Just realized my STBXW might have been having an affair. Pretty good chance actually.

But for some reason, if true that is, it might even come as a relief because in some twisted way, it might validate our upcoming divorce (which was due to different reasons).

Also, the fact that she may have someone to be with rather than by herself helps to alleviate any guilt I may have.

I'm not even interested in digging deeper anymore. I just want it to be over.

Is this a sick way of looking at it?


----------



## spun (Jul 2, 2012)

Nope. Not sick at all.

If you dont have a care in the world, then you are better off than 95% of the people posting in this forum.
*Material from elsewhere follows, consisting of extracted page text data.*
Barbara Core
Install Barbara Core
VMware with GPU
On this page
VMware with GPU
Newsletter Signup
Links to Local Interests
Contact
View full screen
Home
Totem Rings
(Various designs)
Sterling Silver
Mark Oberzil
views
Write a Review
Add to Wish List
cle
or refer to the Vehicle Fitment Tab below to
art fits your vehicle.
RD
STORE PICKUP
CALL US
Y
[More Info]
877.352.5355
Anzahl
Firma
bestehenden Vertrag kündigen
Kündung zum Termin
Hats off to you, brother...
_Posted via Mobile Device_


----------



## Serenity_Prayer (Oct 31, 2012)

Same here, I suspect STBXH is having an affair, or at least wouldn't be surprised if I found out. I don't care either, because if anything, that means he'll be less clingy with me and let me out easier. So far the divorce process has been really easy, and he didn't throw a fit or beg or anything when I said I wanted out, so it's either an affair or he doesn't care either.


----------



## RandomDude (Dec 18, 2010)

I feel the same way, the more sh-t she does, the easier it is for me to convince myself to let go and move on. It's hard at the moment for me though, my STBX isn't able to let me go yet, wants to change etc etc.


----------



## Entropy3000 (May 11, 2011)

I suspect that many marriages are killed by undetected affairs of one kind or another. 
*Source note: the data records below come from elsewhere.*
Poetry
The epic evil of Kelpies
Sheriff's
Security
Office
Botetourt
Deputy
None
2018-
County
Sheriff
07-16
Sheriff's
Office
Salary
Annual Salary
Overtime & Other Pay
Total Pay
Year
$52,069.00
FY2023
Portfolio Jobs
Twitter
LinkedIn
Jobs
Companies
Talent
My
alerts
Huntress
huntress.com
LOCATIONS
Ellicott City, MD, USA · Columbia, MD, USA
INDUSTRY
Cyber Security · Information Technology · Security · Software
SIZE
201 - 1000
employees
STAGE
I think what is so very unfair beyond the unfaithfulness itself is that the WS allows the other spouse to think there was something wrong with them. That is perhaps the worst indignity of all.
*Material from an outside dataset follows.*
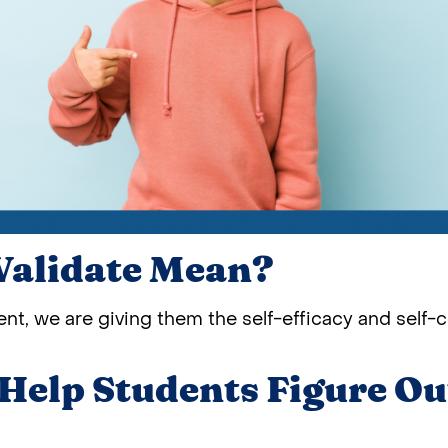
Validate Mean?
nt, we are giving them the self-efficacy and self-c
elp Students Figure Ou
There are better times ahead.


----------



## HiRoad (Oct 22, 2012)

Dont think that STBXW is having an affair.... but would not be surprised based on the fact she is lying to me now. And her spending and partying is outa control.
_Posted via Mobile Device_


----------



## life101 (Nov 18, 2012)

Entropy3000 said:


> I suspect that many marriages are killed by undetected affairs of one kind or another.
> 
> I think what is so very unfair beyond the unfaithfulness itself is that the WS allows the other spouse to think there was something wrong with them. That is perhaps the worst indignity of all.
> 
> There are better times ahead.


This. No one should have to spend a lifetime with someone who would let the person he/she promised to love for the rest of their lives to go through this immense pain and self-blame.


----------



## daisygirl 41 (Aug 5, 2011)

Have you asked her to leave yet?


----------